Qureshi Sohail A
Department of Biological and Biomedical Sciences, The Aga Khan University Hospital, Karachi, Pakistan.
Can J Microbiol. 2006 Nov;52(11):1136-40. doi: 10.1139/w06-073.
Archaeal promoters contain a TATA-box, an adjacent upstream TFB-recognition element (BRE), and a downstream initiator (INR) region from which transcription originates. While the contribution of A-box and BRE to promoter strength is well established, the role of DNA sequences within the INR region and its vicinity on transcription efficiency and start site selection remains unclear. Here, I demonstrate using the strong Sulfolobus shibatae viral T6 promoter that either substitution of its natural sequence from -17 and beyond with plasmid DNA or introduction of point transversion mutations at +3, -2, -4, and -5 positions reduce promoter strength dramatically, whereas +1, -1, and -2 mutations influence the transcription start site. These data therefore reveal that the INR region plays a role as important as the BRE and the A-box in T6 gene transcription.
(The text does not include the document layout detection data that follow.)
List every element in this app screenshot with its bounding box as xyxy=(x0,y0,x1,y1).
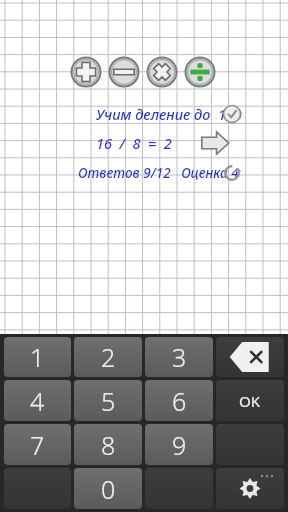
staticText: 8 xyxy=(101,428,116,462)
button[interactable]: Restart xyxy=(222,163,242,183)
staticText: 0 xyxy=(101,472,116,506)
staticText: Ответов 9/12 Оценка 4 xyxy=(78,164,239,182)
button[interactable]: Multiply xyxy=(146,56,178,88)
button[interactable]: 1 xyxy=(4,337,71,377)
staticText: 16 / 8 = 2 xyxy=(96,133,172,153)
staticText: 4 xyxy=(30,384,45,418)
staticText: 6 xyxy=(172,384,187,418)
button[interactable]: Backspace xyxy=(216,337,284,377)
button[interactable]: 2 xyxy=(74,337,142,377)
staticText: 1 xyxy=(30,340,45,374)
button[interactable]: Settings xyxy=(216,468,284,509)
staticText: OK xyxy=(239,391,261,411)
button[interactable]: 7 xyxy=(4,424,71,465)
button[interactable]: Check answer xyxy=(222,104,242,124)
staticText: 9 xyxy=(172,428,187,462)
button[interactable]: 3 xyxy=(145,337,213,377)
button[interactable]: 6 xyxy=(145,380,213,421)
button[interactable]: 4 xyxy=(4,380,71,421)
staticText: 7 xyxy=(30,428,45,462)
staticText: 2 xyxy=(101,340,116,374)
staticText: Учим деление до 100 xyxy=(96,104,242,124)
button[interactable]: Plus xyxy=(70,56,102,88)
button[interactable]: Divide xyxy=(184,56,216,88)
button[interactable]: 0 xyxy=(74,468,142,509)
button[interactable]: 5 xyxy=(74,380,142,421)
staticText: 3 xyxy=(172,340,187,374)
staticText: 5 xyxy=(101,384,116,418)
button[interactable]: 9 xyxy=(145,424,213,465)
button[interactable]: Next xyxy=(200,132,230,154)
button[interactable]: OK xyxy=(216,380,284,421)
button[interactable]: Minus xyxy=(108,56,140,88)
button[interactable]: 8 xyxy=(74,424,142,465)
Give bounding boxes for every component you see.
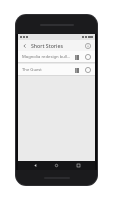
button[interactable]: Magnolia redesign bulletin bbox=[18, 51, 95, 62]
button[interactable]: Download bbox=[83, 52, 92, 61]
staticText: Short Stories bbox=[31, 42, 83, 49]
button[interactable]: Download bbox=[83, 65, 92, 74]
button[interactable]: Home bbox=[52, 161, 61, 170]
staticText: The Guest bbox=[22, 67, 71, 73]
staticText: Magnolia redesign bulletin bbox=[22, 54, 71, 60]
button[interactable]: Open book bbox=[73, 53, 81, 61]
button[interactable]: Recent apps bbox=[74, 161, 83, 170]
button[interactable]: The Guest bbox=[18, 64, 95, 75]
button[interactable]: Back bbox=[31, 161, 40, 170]
button[interactable]: Open book bbox=[73, 66, 81, 74]
button[interactable]: Information bbox=[83, 41, 92, 50]
button[interactable]: Navigate up bbox=[21, 42, 29, 50]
古菌启动子包含一个TATA框、一个相邻的上游TFB识别元件(BRE)以及一个下游起始子(INR)区域,转录从此区域起始。虽然A框和BRE对启动子强度的贡献已得到充分证实,但INR区域及其附近的DNA序列对转录效率和起始位点选择的作用仍不清楚。在这里,我使用强大的嗜热栖热硫化叶菌病毒T6启动子证明,用质粒DNA替换其从-17及更下游的天然序列,或在+3、-2、-4和-5位置引入点颠换突变,会显著降低启动子强度,而+1、-1和-2突变会影响转录起始位点。因此,这些数据表明INR区域在T6基因转录中发挥着与BRE和A框同样重要的作用。